The choice of location serves a dual purpose. The gentle slopes on which the vines are planted are perfectly suited to growing fine grapes, and the resulting yield will be used in our wines. However, we also decided to plant here so the vines can become a key feature of our educational Tours & Tastings experience.

Located at the new epicentre of the vineyard, they will allow our guests to get up close when they visit, to learn more about how our grapes are grown and the different ways in which they are pruned.

Pinot Gris and Pinot Noir

The new vines are made up of 300 Pinot Gris and 200 Pinot Noir grape varieties. Pinot Gris produces  a light and fresh style of wine , which eventually will become one of two varieties in a Blanc De Blancs wine we have planned for the future. We first planted Pinot Gris at Saffron Grange in 2018 and we expect to get our first crop at this year’s harvest.

The Pinot Noir grapes will go into our signature Classic Cuvée and popular Pinot Noir Rosé. The Pinot Noir grape is one of the three red ‘noble’ varieties of grape, traditionally associated with only the highest quality wines. Noble grapes – unlike the more widespread hybrid varieties – are said to retain their character wherever they are planted. The success of our first 100% Pinot Noir Rosé last year is testament to the delicious and complex character of this wine.

Perfect planting conditions

This Spring we had the perfect conditions for planting vines – very cold weather, followed by beautifully sunny days and then a good amount of rain. Vines actually prefer little water – in fact, the roots respond well to the effort of working hard to it. It helps the root system develop and strengthen, whilst also building in resilience for future dry spells.

This year it took our team of three about a week to plan, mark and plant the new vines. We prepare the soil and then plant a small whip – approximately 30cm long. Like many fruit plants available to buy today, vines are made up of a root stock with a clone on top which gives you your grape variety of choice. We use a rootstock that is suited to the conditions in the Saffron region, tolerant to chalk and the calcium carbonate in the soil.

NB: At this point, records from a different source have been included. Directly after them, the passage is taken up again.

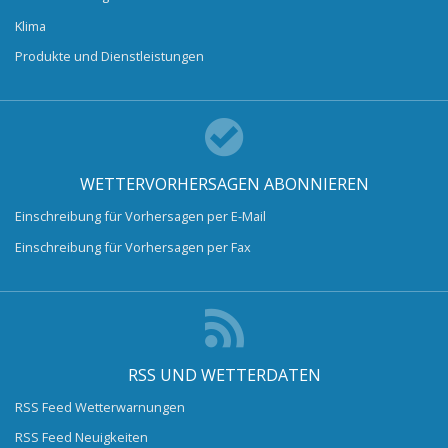
Klima
Produkte und Dienstleistungen
WETTERVORHERSAGEN ABONNIEREN
Einschreibung für Vorhersagen per E-Mail
Einschreibung für Vorhersagen per Fax
RSS UND WETTERDATEN
RSS Feed Wetterwarnungen
RSS Feed Neuigkeiten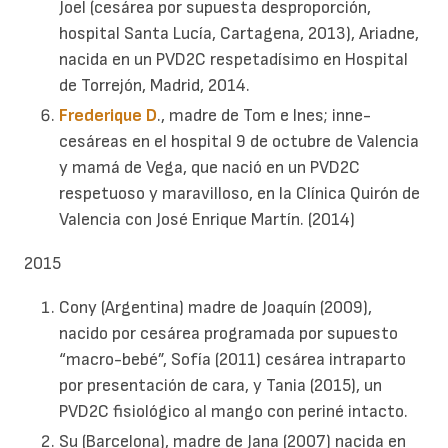
Joel (cesárea por supuesta desproporción,
hospital Santa Lucía, Cartagena, 2013), Ariadne,
nacida en un PVD2C respetadísimo en Hospital
de Torrejón, Madrid, 2014.
Frederique D
., madre de Tom e Ines; inne-
cesáreas en el hospital 9 de octubre de Valencia
y mamá de Vega, que nació en un PVD2C
respetuoso y maravilloso, en la Clínica Quirón de
Valencia con José Enrique Martín. (2014)
2015
Cony (Argentina) madre de Joaquín (2009),
nacido por cesárea programada por supuesto
“macro-bebé”, Sofía (2011) cesárea intraparto
por presentación de cara, y Tania (2015), un
PVD2C fisiológico al mango con periné intacto.
Su (Barcelona), madre de Jana (2007) nacida en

Once the vines are in the ground, the almost immediate task is to keep the weeds down – particularly those close to the bottom of the vines, to ensure there is as little competition for the new shoots as possible. We then focus on ensuring there are enough nutrients and nourishment in the ground to help them grow.

Producing for decades to come

We’ll allow the vines to grow tall during the first year, but then we cut them right back down again at winter pruning to just two buds at the base of the vine. If the vine grows too much in the first couple of years, it will stress the root system too much. After this second phase of growth, we allow the vines to start to develop their canopy, and they will start to look more like the more developed vines in other parts of the vineyard.

This is where you will start to see the trunk develop that will sustain the vine for many years to come. Vines are in peak production for about 30 years, so it is always a satisfying sight to see so many newly planted vines, knowing that they will sustain the production of our delicious wines – as well as our local wildlife ecosystem – for many decades to come.